Landmark Mental Health Bill Approved in the House
If you’ve ever sat in the Gallery of the House of Representatives, you get a simultaneous sense of grandeur and individual impact. Grandeur in the enormity, the incredible art, and architecture, the urgent sense of purpose that pervades the space. Individual impact in the stories of people whose lives will be saved, changed and improved with the legislation being discussed and debated. Last Wednesday, July 6th, I had the incredible opportunity to watch, from a seat in that Gallery, the House of Representatives debate and then vote on the Helping Families in Mental Health Crisis Act championed by Rep. Tim Murphy from Pennsylvania. The bill passed by a stunning 422-2 vote. There were tears in the eyes and on the cheeks of my colleagues gathered there and elsewhere to see this moment occur. Our collective spirits soared as the yes votes poured in. The gavel marking the finalizing of the vote and passage of the bill echoed in our hearts and minds.
Commonly referred to as the “Mental Health Reform Bill,” this bill stands to impact many and address some of the mental health service shortcomings our system, our country, and our citizens grapple with daily. While there may be a lot to say about what’s good about the bill, what’s missing, where it could improve, and how we take the next steps to do, even more, I want to focus on one part of the bill that is near and dear to the hearts of so many people involved in the world of eating disorder treatment, prevention, and advocacy.
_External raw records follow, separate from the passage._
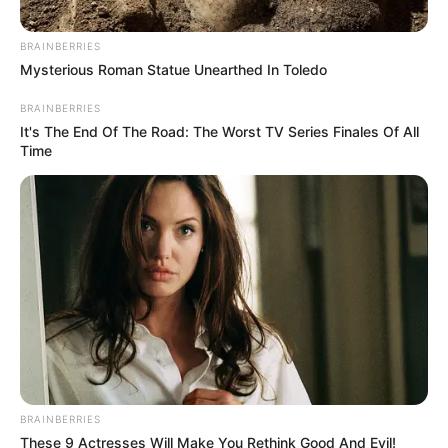
March 17, 2023
Tuberculosis
infection rate
remains high in
Nigeria: NTBLCP
NTBLCP says that Nigeria remains among
the high-burden countries for
tuberculosis globally.
NEWS AGENCY OF NIGERIA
The current legislative priority of the Eating Disorders Coalition (EDC) is passing the Anna Westin Act, a bill that impacts training and treatment for eating disorders through training grants and clarity of parity. Through powerful and persistent work, the language of the Anna Westin Act came to be contained within Rep. Murphy’s bill. So, you see, when the House voted 422-2 to help those in mental health crisis, they voted 422-2 to pass the first-ever bill containing eating disorder language in the history of Congress. There has never been eating disorder language in any bill passed by Congress, so it is a historic and unprecedented time for our field.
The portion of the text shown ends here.